На мгновение в глазах Флеминга мелькнул гнев. Руки у него были в ссадинах от нарезки стекла, в бороде и волосах застряли мелкие, похожие на иней осколки. Казалось, из-за волнений последних дней он постарел сразу на десятки лет.
– Да… Чарльз просил, но я отказался.
– Почему? – настаивал Уэйн. – Он сделал для Соединенных Штатов больше, чем многие настоящие президенты. Он пытается защитить все то, что вы создали.
– Соглашусь с тобой, Уэйн. – Доктор Флеминг вздрогнул от звуков взрыва с полигона. – Но его методы для меня чересчур радикальны. Цинциннати, Кливленд – это все моя вина. Я помогал модифицировать боеголовки на крылатых ракетах и «Титанах». Тогда я не понял, как именно Чарльз намерен защищать Америку. Как самоубийство защищает его самого от собственного тела.
– Доктор Флеминг, ему ведь пришлось уничтожить эти города, – не унимался Уэйн. – Флора и фауна Нового Света потеряла сопротивляемость к бактериям Старого Света.

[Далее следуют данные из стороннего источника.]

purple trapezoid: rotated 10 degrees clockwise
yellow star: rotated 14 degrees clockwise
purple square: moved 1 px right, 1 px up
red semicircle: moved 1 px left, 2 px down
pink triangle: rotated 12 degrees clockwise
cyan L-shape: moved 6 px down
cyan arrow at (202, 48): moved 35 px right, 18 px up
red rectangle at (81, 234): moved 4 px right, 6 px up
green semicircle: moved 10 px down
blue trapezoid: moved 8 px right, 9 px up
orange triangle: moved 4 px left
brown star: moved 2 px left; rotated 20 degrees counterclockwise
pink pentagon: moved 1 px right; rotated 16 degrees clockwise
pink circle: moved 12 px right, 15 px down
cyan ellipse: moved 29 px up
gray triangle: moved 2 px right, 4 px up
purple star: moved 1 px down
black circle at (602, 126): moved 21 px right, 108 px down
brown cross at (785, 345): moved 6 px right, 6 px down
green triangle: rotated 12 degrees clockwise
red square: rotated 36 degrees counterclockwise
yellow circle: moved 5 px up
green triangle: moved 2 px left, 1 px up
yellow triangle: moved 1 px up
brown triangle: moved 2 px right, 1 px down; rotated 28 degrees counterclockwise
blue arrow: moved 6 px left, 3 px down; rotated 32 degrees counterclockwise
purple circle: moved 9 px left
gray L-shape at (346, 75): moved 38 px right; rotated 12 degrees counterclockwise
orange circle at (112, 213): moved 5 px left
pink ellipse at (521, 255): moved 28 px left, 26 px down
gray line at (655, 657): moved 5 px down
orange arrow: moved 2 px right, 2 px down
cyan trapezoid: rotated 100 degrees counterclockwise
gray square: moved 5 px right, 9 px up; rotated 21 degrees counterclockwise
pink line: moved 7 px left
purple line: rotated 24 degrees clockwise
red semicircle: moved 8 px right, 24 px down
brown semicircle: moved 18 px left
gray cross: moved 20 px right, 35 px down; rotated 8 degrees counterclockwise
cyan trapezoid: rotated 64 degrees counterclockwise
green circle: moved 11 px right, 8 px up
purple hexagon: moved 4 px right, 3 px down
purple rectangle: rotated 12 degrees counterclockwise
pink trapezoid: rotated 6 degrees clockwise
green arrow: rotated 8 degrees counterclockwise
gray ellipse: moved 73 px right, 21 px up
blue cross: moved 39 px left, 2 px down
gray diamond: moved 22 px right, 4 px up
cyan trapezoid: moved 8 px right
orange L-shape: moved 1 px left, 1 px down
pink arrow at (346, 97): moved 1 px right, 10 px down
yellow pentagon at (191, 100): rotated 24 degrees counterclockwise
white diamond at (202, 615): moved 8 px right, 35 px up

– Так тебе сказал Чарльз? – Флеминг ковырял левое запястье, пытаясь достать стеклянную занозу. – Да, смертельная эпидемия действительно надвигается – вирус очень опасен, а антидота пока не существует.
– Значит, вы в курсе?
– Конечно. Это самая страшная из всех болезней. Она называется «другие люди». Численность экспедиций возрастает, и скоро они вновь колонизируют эти земли…
Уэйн попытался встать, чтобы, обняв, успокоить разъяренного старика. Бородка Флеминга подергивалась, как стрелка зашкаливающего сейсмографа.
– Вы не правы, доктор. Господин Мэнсон сказал…
– Уэйн! – Флеминг стукнул по кнопкам передатчика, отчего по телам собравшихся в зале президентов прошел спазм. Крылья стеклянных аэропланов с сочувствием завибрировали, как будто пол «Конвеншн-сентра» незаметно покосился. Немного придя в себя, Флеминг добавил: – Хватит называть его «господин Мэнсон». Если хочешь знать, это вообще зовут иначе. Чарльз сменил фамилию из личных соображений, когда его выпустили из Шпандау.
– Выпустили? Он же эмигрировал, – как ни в чем ни бывало, возразил Уэйн. – Шпандау – это американский район Берлина. Когда-то там была тюрьма, – продолжил он, желая проинформировать Флеминга, – где держали военных преступников – Рудольфа Гесса, Альберта Шпеера…
– А потом и других «заключенных». Век назад древнее строение снесли и, так как немцы не желали ничего там строить, землю – полагаю, в качестве иронического жеста – отдали беженцам из Америки. Шпандау – так называлась американская психбольница в Берлине, откуда и вышел твой сорок четвертый президент…
Мэнсон? Чарльз Мэнсон?
Это имя Уэйн уже где-то слышал. Может, так звали компаньона Говарда Хьюза или кого-то замешанного в Уотергейтском скандале? Прежде оно было на слуху – как, например, имя известного грабителя Джона Диллинджера.